「完全性」の訳語
昔からゲーデルの完全性定理と不完全性定理の「完全性(completeness)」は、意味が違うのでややこしいという話があります。すなわち、
- 「完全性定理」の完全性:理論Tが完全であるとは、任意の論理式Aについて、AがTで証明可能であることと、任意のTのモデルにおいてAが真であることが同値であることである。
- 「不完全性定理」の完全性:理論Tが完全であるとは、任意の論理式Aについて、AがTで証明可能であるか、もしくは¬AがTで証明可能であるかのどちらかである
前者は「意味論的完全性」とでもよべばいいのかもしれませんが、後者の適切な呼び名がない、とよく言われます。

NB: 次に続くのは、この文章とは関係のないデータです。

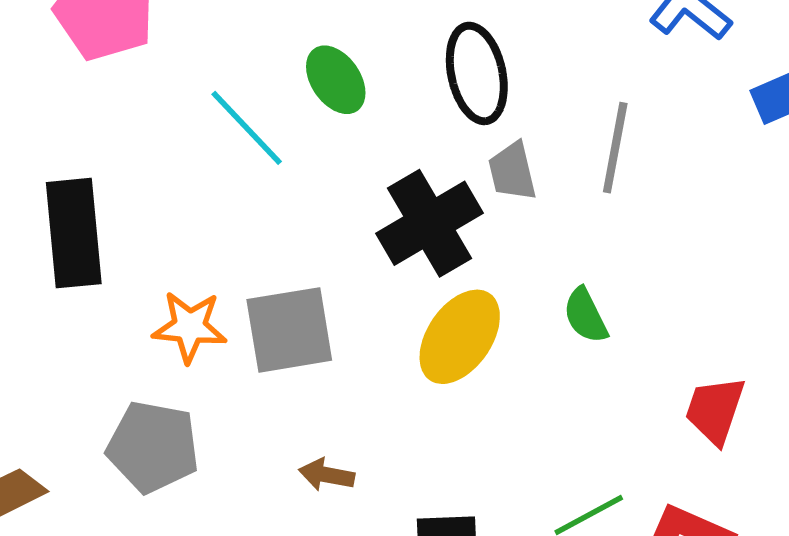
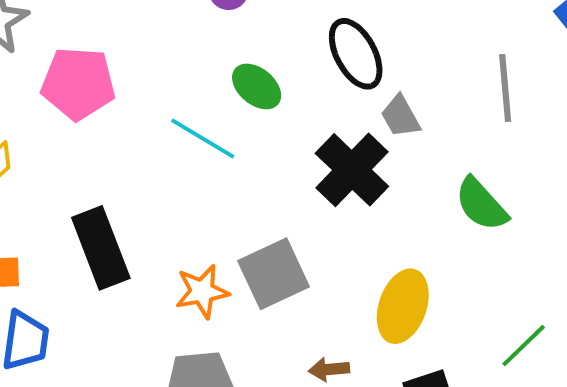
gray line: (615, 148) -> (505, 88), moved
green semicircle: (585, 316) -> (481, 204), size x1.4
yellow ellipse: (460, 337) -> (403, 306), moved

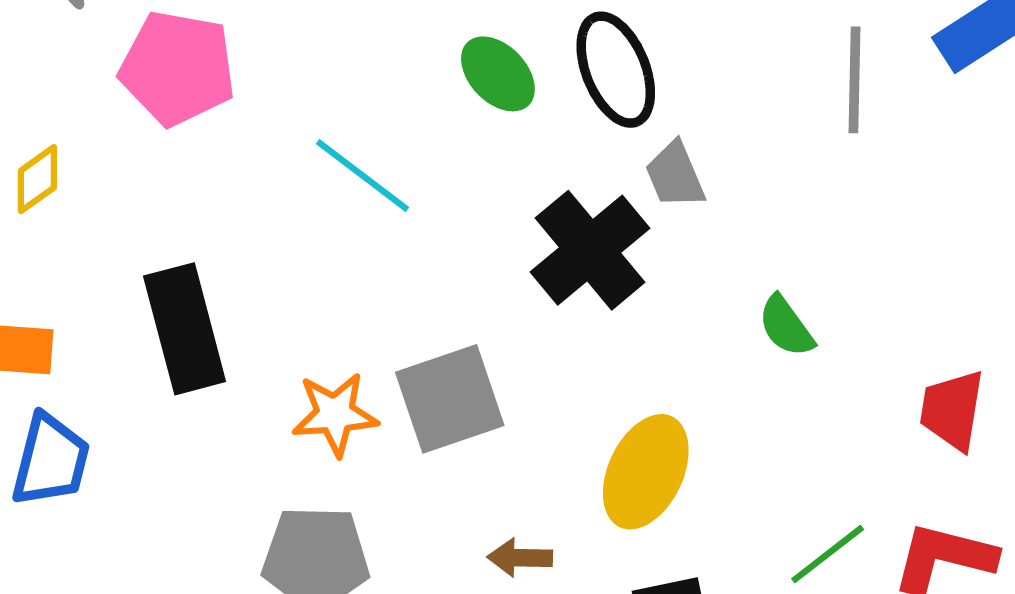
green ellipse: (257, 86) -> (498, 74), moved
gray line: (505, 88) -> (854, 80), moved
green semicircle: (481, 204) -> (786, 326), size x0.7

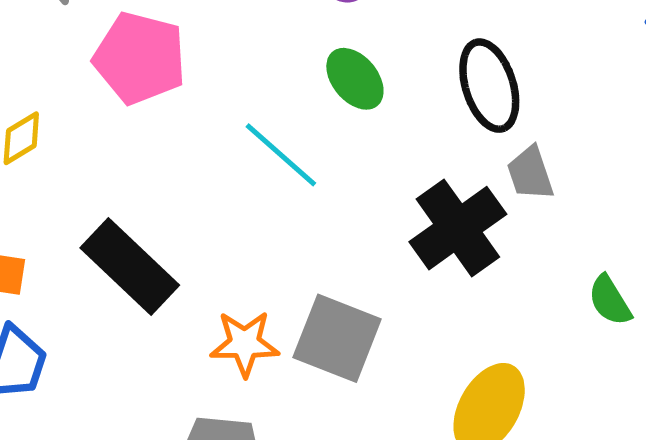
green ellipse: (498, 74) -> (355, 79), moved
black rectangle: (185, 329) -> (130, 266), turned -36
gray square: (450, 399) -> (337, 338), turned 36

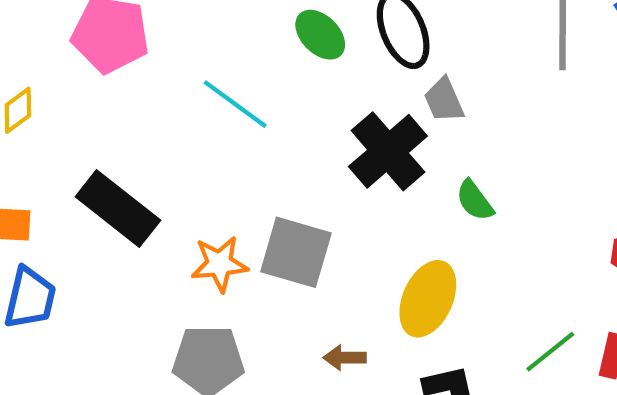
green ellipse: (355, 79) -> (320, 35), moved
green semicircle: (610, 300) -> (475, 200), moved

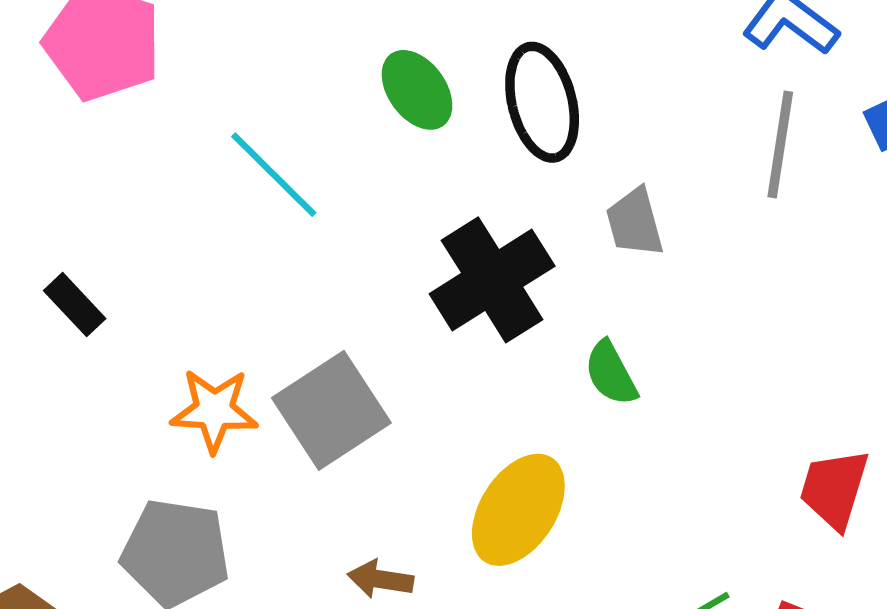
gray trapezoid: (444, 100) -> (635, 222), moved
black rectangle: (118, 209) -> (75, 305), size x0.5
gray square: (296, 252) -> (331, 410), turned 32

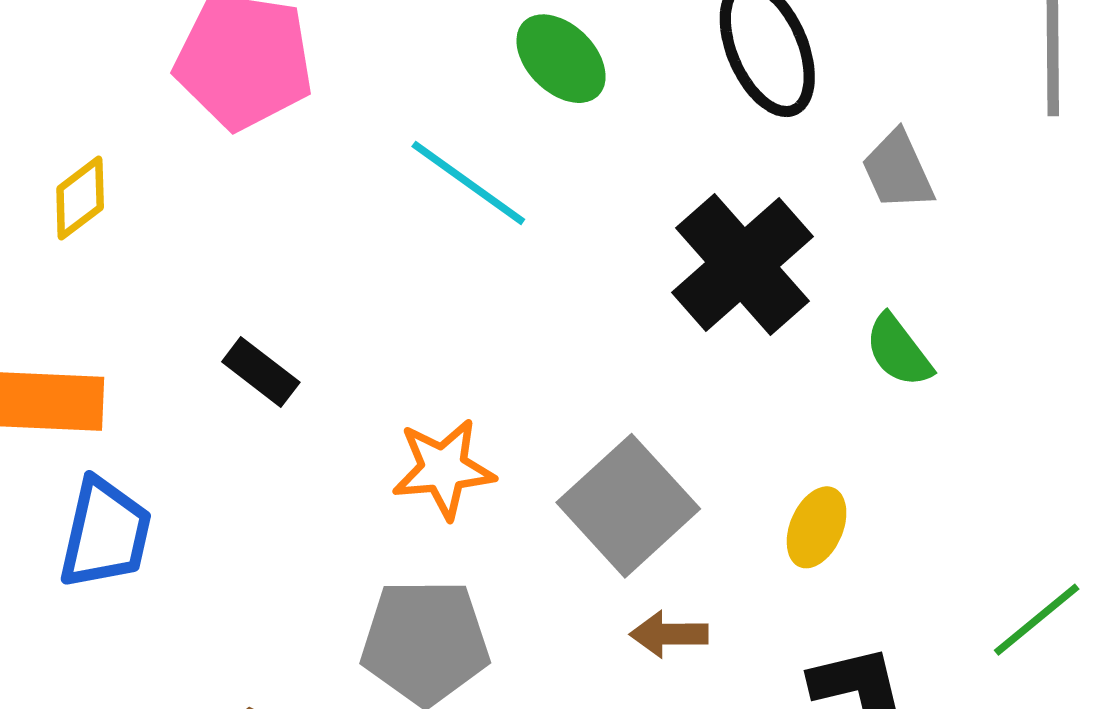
green ellipse: (417, 90) -> (561, 59), moved
gray square: (331, 410) -> (628, 506), moved
yellow ellipse: (518, 510) -> (817, 527), size x0.6

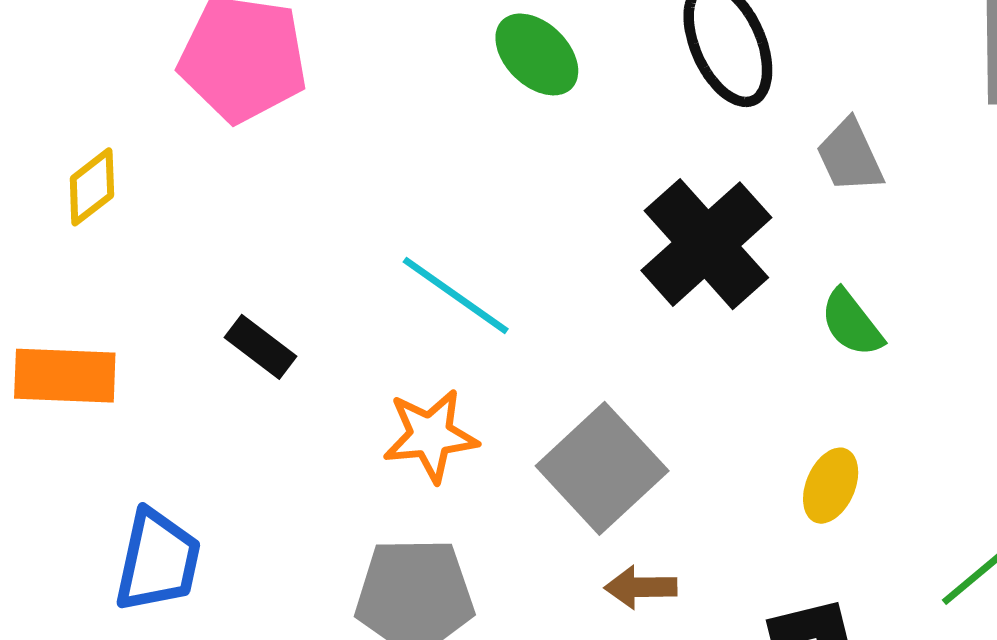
cyan line: (468, 183) -> (456, 295), moved
yellow ellipse: (817, 527) -> (831, 486), moved
blue trapezoid: (105, 533) -> (158, 561), moved

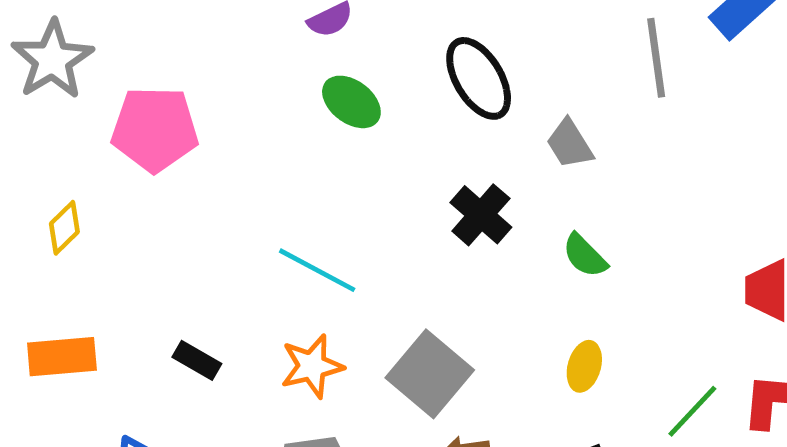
black cross: (706, 244) -> (481, 215), size x0.7
black rectangle: (261, 347) -> (197, 360), moved

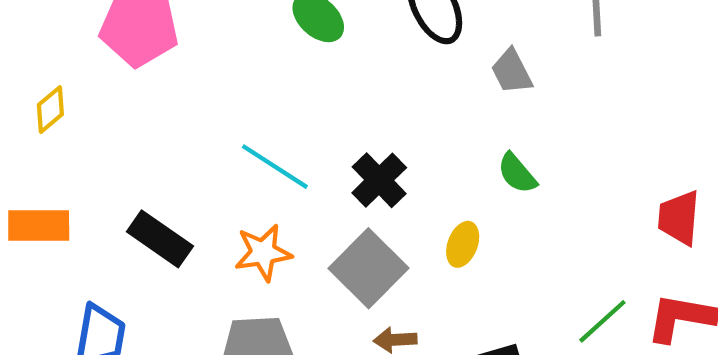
black cross: (481, 215) -> (379, 180), moved
black rectangle: (197, 360) -> (160, 239), size x1.5
yellow ellipse: (584, 366) -> (463, 244), moved

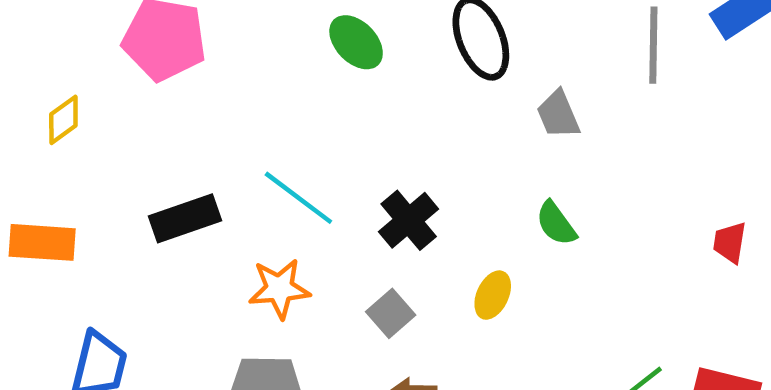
red trapezoid: (679, 218) -> (730, 242), moved, size x0.7
black rectangle: (160, 239) -> (185, 218), moved, turned -58
gray square: (369, 268) -> (391, 313), size x0.6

ところで、任意の論理式 Aについて Aか¬Aかどちらかが証明できることを、非古典論理業界では「否定完全性(negation complete)」って呼ぶんです。非古典論理の一種のパラコンプリート論理の「コンプリート」はこちらの意味です。
だからゲーデルの不完全性定理は「否定不完全性定理」って呼べばいいんですよ。
ただし、「ゲーデルの否定不完全性定理」とかいうと、否定弁証法やら否定神学やらが好きなごく一部の人たちに、変な形でアピールしそうで、ちょっと使用をお薦めするのをためらわれます。